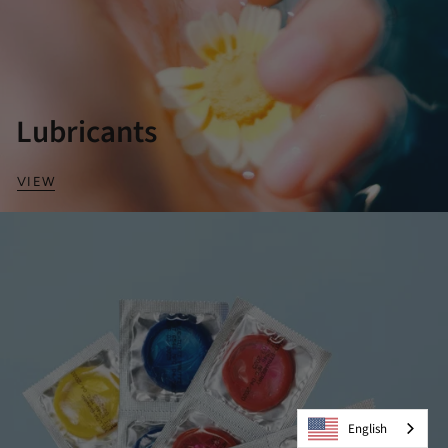
Lubricants
VIEW
English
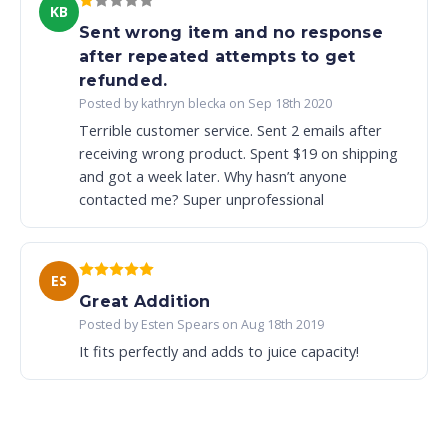
KB
Sent wrong item and no response
after repeated attempts to get
refunded.
Posted by kathryn blecka on Sep 18th 2020
Terrible customer service. Sent 2 emails after
receiving wrong product. Spent $19 on shipping
and got a week later. Why hasn’t anyone
contacted me? Super unprofessional
ES
Great Addition
Posted by Esten Spears on Aug 18th 2019
It fits perfectly and adds to juice capacity!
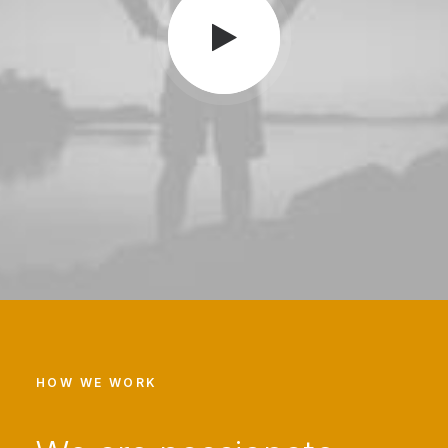
HOW WE WORK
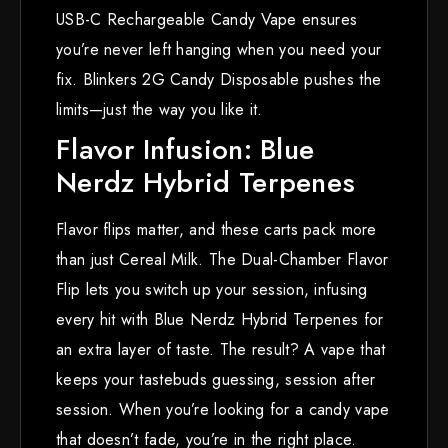
USB-C Rechargeable Candy Vape ensures
you’re never left hanging when you need your
fix. Blinkers 2G Candy Disposable pushes the
limits—just the way you like it.
Flavor Infusion: Blue
Nerdz Hybrid Terpenes
Flavor flips matter, and these carts pack more
than just Cereal Milk. The Dual-Chamber Flavor
Flip lets you switch up your session, infusing
every hit with Blue Nerdz Hybrid Terpenes for
an extra layer of taste. The result? A vape that
keeps your tastebuds guessing, session after
session. When you’re looking for a candy vape
that doesn’t fade, you’re in the right place.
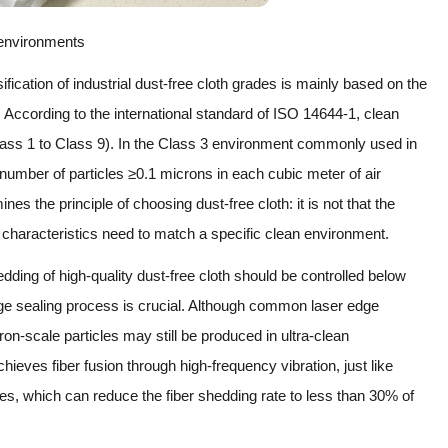
l environments
cation of industrial dust-free cloth grades is mainly based on the
. According to the international standard of ISO 14644-1, clean
Class 1 to Class 9). In the Class 3 environment commonly used in
 number of particles ≥0.1 microns in each cubic meter of air
es the principle of choosing dust-free cloth: it is not that the
al characteristics need to match a specific clean environment.
dding of high-quality dust-free cloth should be controlled below
dge sealing process is crucial. Although common laser edge
ron-scale particles may still be produced in ultra-clean
hieves fiber fusion through high-frequency vibration, just like
es, which can reduce the fiber shedding rate to less than 30% of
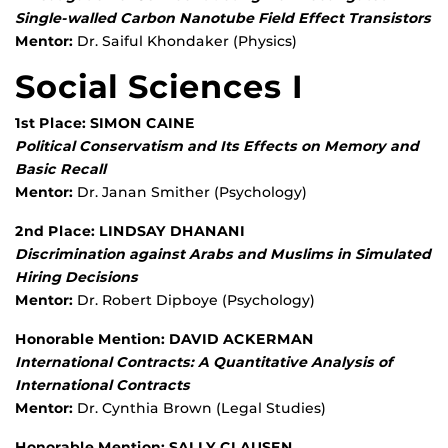
Single-walled Carbon Nanotube Field Effect Transistors
Mentor:
Dr. Saiful Khondaker (Physics)
Social Sciences I
1st Place: SIMON CAINE
Political Conservatism and Its Effects on Memory and
Basic Recall
Mentor:
Dr. Janan Smither (Psychology)
2nd Place: LINDSAY DHANANI
Discrimination against Arabs and Muslims in Simulated
Hiring Decisions
Mentor:
Dr. Robert Dipboye (Psychology)
Honorable Mention: DAVID ACKERMAN
International Contracts: A Quantitative Analysis of
International Contracts
Mentor:
Dr. Cynthia Brown (Legal Studies)
Honorable Mention: SALLY CLAUSEN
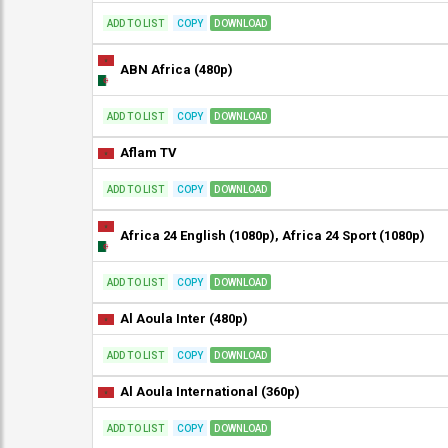
ADD TO LIST
COPY
DOWNLOAD
ABN Africa (480p)
ADD TO LIST
COPY
DOWNLOAD
Aflam TV
ADD TO LIST
COPY
DOWNLOAD
Africa 24 English (1080p), Africa 24 Sport (1080p)
ADD TO LIST
COPY
DOWNLOAD
Al Aoula Inter (480p)
ADD TO LIST
COPY
DOWNLOAD
Al Aoula International (360p)
ADD TO LIST
COPY
DOWNLOAD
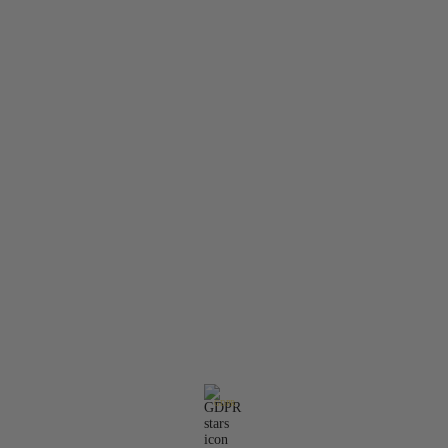
About Us
Contact Us
Member Login
Search
Privacy Policy
Terms & Conditions
Contact Information:
Email:
office@molarisdental.bg
Phone:
0897575357
GDPR
Our website is GDPR compliant.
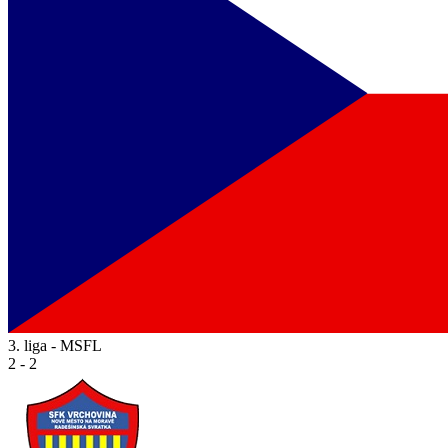
3. liga - MSFL
2 - 2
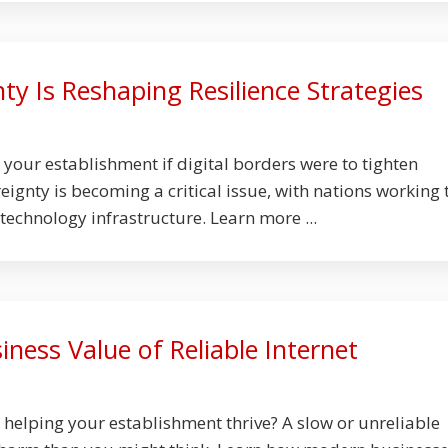
ty Is Reshaping Resilience Strategies
our establishment if digital borders were to tighten
ignty is becoming a critical issue, with nations working 
technology infrastructure. Learn more ...
ness Value of Reliable Internet
y helping your establishment thrive? A slow or unreliable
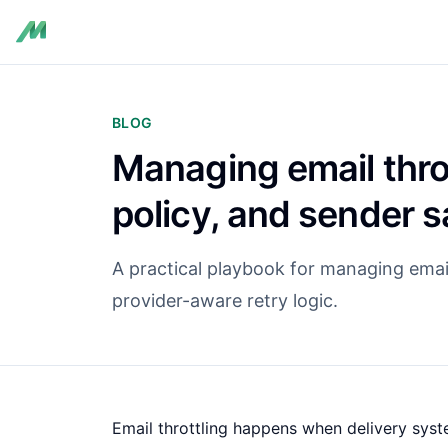
BLOG
Managing email throt
policy, and sender s
A practical playbook for managing email
provider-aware retry logic.
Email throttling happens when delivery system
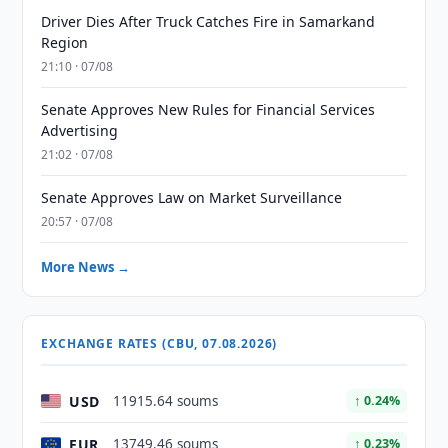
Driver Dies After Truck Catches Fire in Samarkand
Region
21:10 · 07/08
Senate Approves New Rules for Financial Services
Advertising
21:02 · 07/08
Senate Approves Law on Market Surveillance
20:57 · 07/08
More News →
EXCHANGE RATES (CBU, 07.08.2026)
USD
11915.64 soums
↑ 0.24%
EUR
13749.46 soums
↑ 0.23%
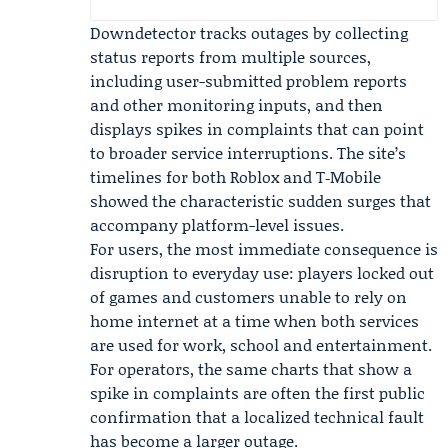
Downdetector tracks outages by collecting
status reports from multiple sources,
including user-submitted problem reports
and other monitoring inputs, and then
displays spikes in complaints that can point
to broader service interruptions. The site’s
timelines for both Roblox and T‑Mobile
showed the characteristic sudden surges that
accompany platform-level issues.
For users, the most immediate consequence is
disruption to everyday use: players locked out
of games and customers unable to rely on
home internet at a time when both services
are used for work, school and entertainment.
For operators, the same charts that show a
spike in complaints are often the first public
confirmation that a localized technical fault
has become a larger outage.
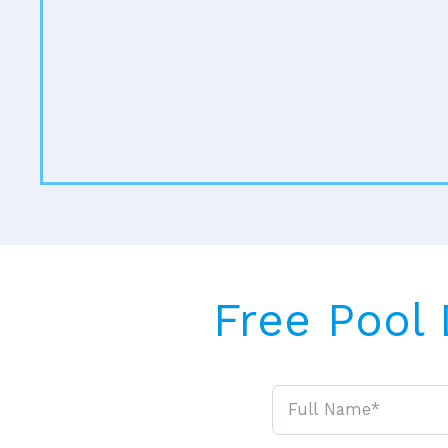
Free Pool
⁂
Task description » Drop the pictures; return the lines above from the line containing "session. When you’re looking for a candy vape" to the line containing "provider-aware retry logic.", both included, exactly.

Result of this task »
session. When you’re looking for a candy vape
that doesn’t fade, you’re in the right place.
l environments
cation of industrial dust-free cloth grades is mainly based on the
. According to the international standard of ISO 14644-1, clean
Class 1 to Class 9). In the Class 3 environment commonly used in
 number of particles ≥0.1 microns in each cubic meter of air
es the principle of choosing dust-free cloth: it is not that the
al characteristics need to match a specific clean environment.
dding of high-quality dust-free cloth should be controlled below
dge sealing process is crucial. Although common laser edge
ron-scale particles may still be produced in ultra-clean
hieves fiber fusion through high-frequency vibration, just like
es, which can reduce the fiber shedding rate to less than 30% of
Single-walled Carbon Nanotube Field Effect Transistors
Mentor:
Dr. Saiful Khondaker (Physics)
Social Sciences I
1st Place: SIMON CAINE
Political Conservatism and Its Effects on Memory and
Basic Recall
Mentor:
Dr. Janan Smither (Psychology)
2nd Place: LINDSAY DHANANI
Discrimination against Arabs and Muslims in Simulated
Hiring Decisions
Mentor:
Dr. Robert Dipboye (Psychology)
Honorable Mention: DAVID ACKERMAN
International Contracts: A Quantitative Analysis of
International Contracts
Mentor:
Dr. Cynthia Brown (Legal Studies)
Honorable Mention: SALLY CLAUSEN
ADD TO LIST
COPY
DOWNLOAD
ABN Africa (480p)
ADD TO LIST
COPY
DOWNLOAD
Aflam TV
ADD TO LIST
COPY
DOWNLOAD
Africa 24 English (1080p), Africa 24 Sport (1080p)
ADD TO LIST
COPY
DOWNLOAD
Al Aoula Inter (480p)
ADD TO LIST
COPY
DOWNLOAD
Al Aoula International (360p)
ADD TO LIST
COPY
DOWNLOAD
About Us
Contact Us
Member Login
Search
Privacy Policy
Terms & Conditions
Contact Information:
Email:
office@molarisdental.bg
Phone:
0897575357
GDPR
Our website is GDPR compliant.
3. liga - MSFL
2 - 2
ty Is Reshaping Resilience Strategies
our establishment if digital borders were to tighten
ignty is becoming a critical issue, with nations working 
technology infrastructure. Learn more ...
ness Value of Reliable Internet
y helping your establishment thrive? A slow or unreliable
BLOG
Managing email throt
policy, and sender s
A practical playbook for managing email
provider-aware retry logic.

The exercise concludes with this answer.